Peer-Predictive Self-Training for Language Model Reasoning
Summary
Peer-Predictive Self-Training (PST) is a novel, label-free fine-tuning framework enabling language models to improve collaboratively without external supervision. Multiple models generate responses sequentially, with the final aggregated answer serving as a more reliable internal training signal. PST quantifies the informativeness of each intermediate response about the aggregate using pointwise mutual information (PMI), scaling self-training updates accordingly: responses aligned with the aggregate receive smaller updates, while misaligned ones receive larger updates. Evaluated on mathematical reasoning benchmarks like SimulEq, Math500, and MultiArith, PST improved exact-match accuracy by 2.2–4.3 percentage points across Gemma-2-2B, LLaMA-3.2-1B, and Qwen-2.5-1.5B. It also reduced the average generator–verifier gap (GV-Gap) by 26–40%, demonstrating effective self-supervised training through cross-model interactions.
Key takeaway
For research scientists developing self-improving language models, PST offers a robust, unsupervised fine-tuning approach.
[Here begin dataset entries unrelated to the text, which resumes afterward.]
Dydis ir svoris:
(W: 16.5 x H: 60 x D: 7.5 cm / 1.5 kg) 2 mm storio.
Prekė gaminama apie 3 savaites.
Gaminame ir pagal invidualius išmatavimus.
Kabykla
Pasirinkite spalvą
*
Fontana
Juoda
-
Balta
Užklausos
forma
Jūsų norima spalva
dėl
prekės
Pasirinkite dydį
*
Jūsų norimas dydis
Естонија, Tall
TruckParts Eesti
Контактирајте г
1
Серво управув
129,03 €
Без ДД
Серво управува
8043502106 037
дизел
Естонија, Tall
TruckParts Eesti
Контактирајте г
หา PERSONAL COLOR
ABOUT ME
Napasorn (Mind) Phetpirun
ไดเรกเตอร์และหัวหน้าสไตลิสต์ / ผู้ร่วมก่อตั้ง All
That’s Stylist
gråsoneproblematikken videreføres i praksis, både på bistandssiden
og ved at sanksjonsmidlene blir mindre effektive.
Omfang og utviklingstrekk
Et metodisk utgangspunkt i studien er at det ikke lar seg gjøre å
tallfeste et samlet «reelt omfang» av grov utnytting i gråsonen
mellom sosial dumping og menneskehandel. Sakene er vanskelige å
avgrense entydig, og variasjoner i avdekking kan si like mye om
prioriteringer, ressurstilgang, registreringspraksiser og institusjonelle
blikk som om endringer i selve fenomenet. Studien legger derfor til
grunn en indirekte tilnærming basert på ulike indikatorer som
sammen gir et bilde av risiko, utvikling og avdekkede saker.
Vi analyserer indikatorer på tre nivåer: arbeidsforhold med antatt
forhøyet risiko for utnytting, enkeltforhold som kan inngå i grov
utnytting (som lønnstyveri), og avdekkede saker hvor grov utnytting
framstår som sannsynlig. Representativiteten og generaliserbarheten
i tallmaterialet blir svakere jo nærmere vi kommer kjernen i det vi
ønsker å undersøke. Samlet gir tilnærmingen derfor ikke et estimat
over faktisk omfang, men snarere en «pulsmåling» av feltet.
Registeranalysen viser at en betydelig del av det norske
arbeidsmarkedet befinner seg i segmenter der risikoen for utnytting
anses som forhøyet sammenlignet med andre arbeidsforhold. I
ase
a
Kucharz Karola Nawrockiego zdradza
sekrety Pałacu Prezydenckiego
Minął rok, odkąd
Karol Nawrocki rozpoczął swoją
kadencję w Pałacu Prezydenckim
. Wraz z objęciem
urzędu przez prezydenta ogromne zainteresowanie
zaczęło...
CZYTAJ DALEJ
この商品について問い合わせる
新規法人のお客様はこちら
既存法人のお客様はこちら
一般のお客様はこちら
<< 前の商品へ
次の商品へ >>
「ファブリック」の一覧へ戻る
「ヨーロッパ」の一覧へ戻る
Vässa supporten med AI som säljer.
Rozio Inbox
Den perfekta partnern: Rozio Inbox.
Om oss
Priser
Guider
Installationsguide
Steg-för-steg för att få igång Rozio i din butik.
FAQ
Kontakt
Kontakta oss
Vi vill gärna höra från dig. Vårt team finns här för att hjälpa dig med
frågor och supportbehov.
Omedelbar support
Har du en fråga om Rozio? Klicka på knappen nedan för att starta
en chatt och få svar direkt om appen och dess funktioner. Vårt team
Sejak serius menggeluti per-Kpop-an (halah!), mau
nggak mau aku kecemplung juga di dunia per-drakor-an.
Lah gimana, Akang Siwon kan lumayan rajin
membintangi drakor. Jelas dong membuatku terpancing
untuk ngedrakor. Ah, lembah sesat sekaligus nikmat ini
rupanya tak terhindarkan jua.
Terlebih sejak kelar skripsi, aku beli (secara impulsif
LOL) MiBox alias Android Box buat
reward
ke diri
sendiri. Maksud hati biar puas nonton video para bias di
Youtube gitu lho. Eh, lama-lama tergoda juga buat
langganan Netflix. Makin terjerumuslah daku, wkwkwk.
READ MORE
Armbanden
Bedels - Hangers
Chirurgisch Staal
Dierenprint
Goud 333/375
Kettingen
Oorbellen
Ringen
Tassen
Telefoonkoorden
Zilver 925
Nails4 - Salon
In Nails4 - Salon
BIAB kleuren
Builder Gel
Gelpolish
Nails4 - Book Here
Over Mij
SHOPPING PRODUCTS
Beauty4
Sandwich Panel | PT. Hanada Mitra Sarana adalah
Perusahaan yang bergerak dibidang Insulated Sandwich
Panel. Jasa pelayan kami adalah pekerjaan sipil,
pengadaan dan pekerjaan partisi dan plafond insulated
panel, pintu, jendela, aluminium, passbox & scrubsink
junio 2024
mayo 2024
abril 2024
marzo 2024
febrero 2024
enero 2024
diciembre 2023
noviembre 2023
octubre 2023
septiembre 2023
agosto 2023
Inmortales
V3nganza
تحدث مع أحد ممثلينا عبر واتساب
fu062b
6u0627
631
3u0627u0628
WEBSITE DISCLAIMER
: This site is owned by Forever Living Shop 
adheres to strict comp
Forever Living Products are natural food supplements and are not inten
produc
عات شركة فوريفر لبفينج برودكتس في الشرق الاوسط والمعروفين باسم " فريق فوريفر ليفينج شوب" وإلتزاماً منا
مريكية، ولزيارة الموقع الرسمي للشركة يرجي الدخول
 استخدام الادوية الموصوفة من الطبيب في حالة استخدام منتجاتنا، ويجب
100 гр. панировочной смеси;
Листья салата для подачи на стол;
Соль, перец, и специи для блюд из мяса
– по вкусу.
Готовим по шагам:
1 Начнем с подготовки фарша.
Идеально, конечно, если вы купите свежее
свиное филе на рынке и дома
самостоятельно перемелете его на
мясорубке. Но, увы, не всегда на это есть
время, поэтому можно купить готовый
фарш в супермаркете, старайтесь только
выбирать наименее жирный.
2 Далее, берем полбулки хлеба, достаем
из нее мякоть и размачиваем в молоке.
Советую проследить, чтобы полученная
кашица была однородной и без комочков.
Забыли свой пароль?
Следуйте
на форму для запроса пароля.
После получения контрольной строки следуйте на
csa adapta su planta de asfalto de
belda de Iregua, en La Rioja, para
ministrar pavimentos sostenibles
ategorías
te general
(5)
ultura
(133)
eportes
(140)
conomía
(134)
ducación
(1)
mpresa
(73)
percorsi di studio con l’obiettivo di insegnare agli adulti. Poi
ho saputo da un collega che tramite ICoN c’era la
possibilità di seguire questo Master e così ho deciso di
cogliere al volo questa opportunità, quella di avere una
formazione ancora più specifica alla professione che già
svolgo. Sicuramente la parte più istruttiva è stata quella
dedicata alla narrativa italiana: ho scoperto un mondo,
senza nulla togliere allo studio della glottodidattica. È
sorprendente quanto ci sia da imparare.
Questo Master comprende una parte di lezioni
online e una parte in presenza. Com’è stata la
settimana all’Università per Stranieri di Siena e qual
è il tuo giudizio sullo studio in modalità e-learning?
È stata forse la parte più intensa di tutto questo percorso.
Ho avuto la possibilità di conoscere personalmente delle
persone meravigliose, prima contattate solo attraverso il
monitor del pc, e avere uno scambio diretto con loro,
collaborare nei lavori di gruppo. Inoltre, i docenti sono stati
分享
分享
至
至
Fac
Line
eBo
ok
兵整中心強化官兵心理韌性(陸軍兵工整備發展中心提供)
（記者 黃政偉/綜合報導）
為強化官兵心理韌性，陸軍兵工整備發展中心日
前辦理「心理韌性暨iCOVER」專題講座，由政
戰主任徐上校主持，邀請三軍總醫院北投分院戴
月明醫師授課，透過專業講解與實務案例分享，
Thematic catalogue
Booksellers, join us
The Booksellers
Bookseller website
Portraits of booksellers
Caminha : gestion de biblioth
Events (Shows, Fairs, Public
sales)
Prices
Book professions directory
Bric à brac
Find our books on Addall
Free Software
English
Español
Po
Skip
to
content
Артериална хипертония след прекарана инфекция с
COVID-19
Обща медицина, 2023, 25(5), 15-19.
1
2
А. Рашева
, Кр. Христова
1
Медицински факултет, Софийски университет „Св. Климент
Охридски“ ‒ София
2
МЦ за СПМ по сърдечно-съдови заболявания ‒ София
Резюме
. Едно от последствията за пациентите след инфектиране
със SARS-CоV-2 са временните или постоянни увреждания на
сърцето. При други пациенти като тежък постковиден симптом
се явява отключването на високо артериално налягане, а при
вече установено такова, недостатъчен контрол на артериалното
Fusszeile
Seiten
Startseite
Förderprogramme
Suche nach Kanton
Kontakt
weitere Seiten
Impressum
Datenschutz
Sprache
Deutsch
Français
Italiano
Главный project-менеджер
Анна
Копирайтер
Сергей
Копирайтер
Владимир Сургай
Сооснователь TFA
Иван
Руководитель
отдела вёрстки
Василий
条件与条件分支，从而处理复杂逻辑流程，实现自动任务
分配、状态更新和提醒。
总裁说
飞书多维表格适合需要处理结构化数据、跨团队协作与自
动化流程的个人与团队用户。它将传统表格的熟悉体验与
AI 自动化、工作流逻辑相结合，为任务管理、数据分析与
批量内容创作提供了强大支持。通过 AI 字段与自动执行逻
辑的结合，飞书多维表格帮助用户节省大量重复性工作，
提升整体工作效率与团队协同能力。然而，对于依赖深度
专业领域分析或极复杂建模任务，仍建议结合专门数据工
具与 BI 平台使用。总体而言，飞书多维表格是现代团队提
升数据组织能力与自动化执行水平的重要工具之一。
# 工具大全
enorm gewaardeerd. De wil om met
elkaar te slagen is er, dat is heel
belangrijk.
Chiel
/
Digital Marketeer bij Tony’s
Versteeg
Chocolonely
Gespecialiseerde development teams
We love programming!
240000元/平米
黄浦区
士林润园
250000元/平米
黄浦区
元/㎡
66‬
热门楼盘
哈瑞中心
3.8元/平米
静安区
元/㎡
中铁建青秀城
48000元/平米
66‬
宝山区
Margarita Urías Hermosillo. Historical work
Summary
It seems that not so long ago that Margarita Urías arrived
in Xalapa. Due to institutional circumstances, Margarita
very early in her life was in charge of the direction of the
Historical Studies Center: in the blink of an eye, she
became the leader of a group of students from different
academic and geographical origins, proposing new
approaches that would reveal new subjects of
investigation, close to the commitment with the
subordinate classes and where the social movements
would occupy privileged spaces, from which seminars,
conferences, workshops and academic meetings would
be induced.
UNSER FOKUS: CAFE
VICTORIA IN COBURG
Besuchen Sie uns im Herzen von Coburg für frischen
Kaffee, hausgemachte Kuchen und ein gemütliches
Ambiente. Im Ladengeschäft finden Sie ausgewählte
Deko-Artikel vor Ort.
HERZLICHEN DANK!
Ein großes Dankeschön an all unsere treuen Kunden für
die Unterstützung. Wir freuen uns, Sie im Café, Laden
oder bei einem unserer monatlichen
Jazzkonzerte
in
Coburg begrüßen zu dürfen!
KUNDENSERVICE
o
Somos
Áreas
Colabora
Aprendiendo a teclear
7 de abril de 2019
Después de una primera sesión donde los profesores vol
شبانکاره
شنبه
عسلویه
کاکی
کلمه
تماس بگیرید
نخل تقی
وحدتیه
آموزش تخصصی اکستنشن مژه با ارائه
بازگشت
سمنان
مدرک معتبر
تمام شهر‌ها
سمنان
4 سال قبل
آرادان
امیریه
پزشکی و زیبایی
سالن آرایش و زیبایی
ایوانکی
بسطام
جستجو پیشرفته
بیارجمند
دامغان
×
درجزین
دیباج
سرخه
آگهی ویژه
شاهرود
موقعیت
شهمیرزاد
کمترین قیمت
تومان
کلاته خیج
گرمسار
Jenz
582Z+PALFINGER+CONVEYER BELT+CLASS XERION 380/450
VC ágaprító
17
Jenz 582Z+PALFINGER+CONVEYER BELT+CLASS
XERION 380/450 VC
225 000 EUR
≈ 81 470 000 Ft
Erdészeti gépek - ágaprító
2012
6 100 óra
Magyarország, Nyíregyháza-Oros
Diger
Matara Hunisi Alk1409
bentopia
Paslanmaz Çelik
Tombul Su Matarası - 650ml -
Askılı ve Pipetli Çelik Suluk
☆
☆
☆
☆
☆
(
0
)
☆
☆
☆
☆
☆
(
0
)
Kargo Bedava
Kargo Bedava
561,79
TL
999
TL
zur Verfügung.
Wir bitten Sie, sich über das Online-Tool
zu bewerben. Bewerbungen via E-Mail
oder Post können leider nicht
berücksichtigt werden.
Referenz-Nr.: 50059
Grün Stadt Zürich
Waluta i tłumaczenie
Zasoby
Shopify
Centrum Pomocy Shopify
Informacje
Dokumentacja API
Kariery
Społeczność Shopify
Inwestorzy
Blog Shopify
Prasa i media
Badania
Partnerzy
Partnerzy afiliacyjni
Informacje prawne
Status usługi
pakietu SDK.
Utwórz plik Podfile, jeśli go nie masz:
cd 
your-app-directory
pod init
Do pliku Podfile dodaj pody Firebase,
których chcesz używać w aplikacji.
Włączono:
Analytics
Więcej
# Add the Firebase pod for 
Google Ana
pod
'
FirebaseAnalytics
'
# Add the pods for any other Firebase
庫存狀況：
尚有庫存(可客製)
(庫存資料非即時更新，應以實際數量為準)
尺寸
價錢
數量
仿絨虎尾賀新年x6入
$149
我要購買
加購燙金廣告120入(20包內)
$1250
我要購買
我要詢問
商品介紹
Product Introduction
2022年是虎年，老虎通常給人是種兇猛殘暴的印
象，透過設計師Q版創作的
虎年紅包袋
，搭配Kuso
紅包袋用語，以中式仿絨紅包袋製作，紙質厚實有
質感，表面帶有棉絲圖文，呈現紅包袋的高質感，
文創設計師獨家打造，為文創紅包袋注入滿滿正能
By leveraging cross-model aggregation and PMI-weighted updates, you can enhance reasoning capabilities and reduce generator–verifier gaps without relying on expensive labeled data or explicit reward models. Consider integrating PST into your training pipelines, especially for tasks where ground truth is scarce, to achieve consistent performance gains across diverse model architectures.
Key insights
Aggregating peer predictions and weighting self-training by mutual information enables unsupervised language model improvement.
Principles
- Reliability emerges from aggregation ("wisdom of crowds").
- Verification-generation asymmetry makes reasoning amenable to self-training.
- Cross-model interactions provide stronger supervision than single-model self-training.
Method
PST involves sequential generation by multiple models, using the final aggregated response as a reference. Pointwise mutual information (PMI) between intermediate and final responses scales cross-entropy loss updates.
In practice
- Apply PST to fine-tune LLMs on reasoning tasks without labeled data.
- Utilize heterogeneous model populations for enhanced verification signals.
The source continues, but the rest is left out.